Friday, November 4, 2011

PC Gamer ‘puts off' Battlefield 3 on Review?


I am going to kick this off with this preliminary statement. 8/10 is by no means a score to scoff at. Especially given the usual freak-out that fan boys have whenever a game that they subscribe their life to receive anything below 9 (sometimes even 10), I DO want to emphasize that point. 8/10 is NOT a bad score by any means. That said this is certainly not a winner for DICE/EA.

“I’m going to play it to bits – eventually. Right now, it’s broken, and I’m going to wait. Buy it when it has been patched.”

That’s the kind of statement you usually see in games that receive a 6 or a 7. Battlefield 3, being the next big (and gorgeous) Battlefield game however, does get away with an 8. PC Gamer is one of the few remaining high-profile gaming publications that don’t treat PC gaming coverage as an afterthought, and does a fair job of representing the barometer of what the PC audience expects. And their surprisingly condemning review, despite the decent final score of 8/10, is not something EA will be putting down as a Victory in their checklist for its self-proclaimed PR war against Activision’s COD franchise (see here for the ‘Above & beyond the CALL’ trailer that sums it up). Read on after the jump.


Now the first thing that comes to my mind having said that is the general score that the Call of Duty series have lately been privy to. COD’s average critical receptions have been no less condemning due to the series’ lack of innovation through its annual releases and its ever aging engine (now going on 6 years without a major update since COD2). However, despite the critical receptions that have been on a constant and annual decline, the CoD franchise has also been fortifying its place as the top seller and the benchmark of the FPS genre. Ever increasingly ridiculous single-player campaigns and the aging graphics are completely irrelevant to its growing army of fans. Because the game WORKS. And now, much like the Madden franchise, COD is a franchise that the majority of its fans pretty much take as granted purchase on a yearly basis.

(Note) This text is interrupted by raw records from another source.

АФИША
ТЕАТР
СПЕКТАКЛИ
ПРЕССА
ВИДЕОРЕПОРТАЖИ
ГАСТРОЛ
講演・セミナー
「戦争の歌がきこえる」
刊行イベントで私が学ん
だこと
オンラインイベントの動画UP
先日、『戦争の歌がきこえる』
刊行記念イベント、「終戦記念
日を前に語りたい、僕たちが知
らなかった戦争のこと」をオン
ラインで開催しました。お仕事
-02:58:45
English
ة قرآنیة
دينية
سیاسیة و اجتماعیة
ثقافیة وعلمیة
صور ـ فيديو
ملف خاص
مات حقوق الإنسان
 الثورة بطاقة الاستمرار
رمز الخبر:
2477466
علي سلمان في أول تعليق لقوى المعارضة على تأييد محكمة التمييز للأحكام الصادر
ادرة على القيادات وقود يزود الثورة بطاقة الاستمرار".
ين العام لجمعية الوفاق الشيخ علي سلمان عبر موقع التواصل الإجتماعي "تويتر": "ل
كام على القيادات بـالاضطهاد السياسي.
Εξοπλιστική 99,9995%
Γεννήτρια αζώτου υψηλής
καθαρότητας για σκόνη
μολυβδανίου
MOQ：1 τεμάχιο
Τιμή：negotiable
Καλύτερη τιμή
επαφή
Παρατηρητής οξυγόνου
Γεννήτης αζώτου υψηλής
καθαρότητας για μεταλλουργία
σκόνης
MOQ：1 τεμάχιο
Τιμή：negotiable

On the other hand, Bad Company 2 / 1943 games aside, Battlefield 3 is relatively a new player to the much larger market with the consoles, virtually non-existant players during the days of Battlefield 2/2142, dictating the rules of the game. With the release of COD’s next Modern Warfare 3 just less than a month away and as the non 'day 1' reviews start trickling out, the flood of lash-backs citing stability from both its fans and now critics are starting to point to something that’s becoming a little more than a ‘shaky launch’.

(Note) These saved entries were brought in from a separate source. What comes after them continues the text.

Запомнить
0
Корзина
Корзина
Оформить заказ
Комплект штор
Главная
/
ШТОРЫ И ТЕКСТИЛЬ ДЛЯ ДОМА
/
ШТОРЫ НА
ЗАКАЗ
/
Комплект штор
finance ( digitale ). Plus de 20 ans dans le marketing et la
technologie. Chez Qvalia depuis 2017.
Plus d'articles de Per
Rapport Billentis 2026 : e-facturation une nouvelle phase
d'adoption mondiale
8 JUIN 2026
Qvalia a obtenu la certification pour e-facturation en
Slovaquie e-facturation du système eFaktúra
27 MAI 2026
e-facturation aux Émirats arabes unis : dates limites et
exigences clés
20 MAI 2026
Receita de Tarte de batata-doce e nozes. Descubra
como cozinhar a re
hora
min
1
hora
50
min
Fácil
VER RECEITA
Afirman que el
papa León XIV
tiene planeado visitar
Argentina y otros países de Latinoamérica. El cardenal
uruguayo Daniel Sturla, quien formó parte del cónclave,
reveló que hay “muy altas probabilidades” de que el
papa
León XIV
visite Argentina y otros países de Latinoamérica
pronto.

I've only recently been able to start getting a proper taste of the Battlefield 3’s multiplayer myself, thanks to only recently having fixed all my issues that prohibited me from ever starting a proper multiplayer game (turning off uPnP and my Anti-Virus did the trick for me). When you CAN play it, Battlefield 3 is a fantastic game with very few flaws. It’s just so sad to see one of few games that still remembers and sticks to its roots in PC gaming stutter so hard in its launch with its main competitor (that remembers anything BUT its roots in PC gaming) lurking with anticipation just less than a month away.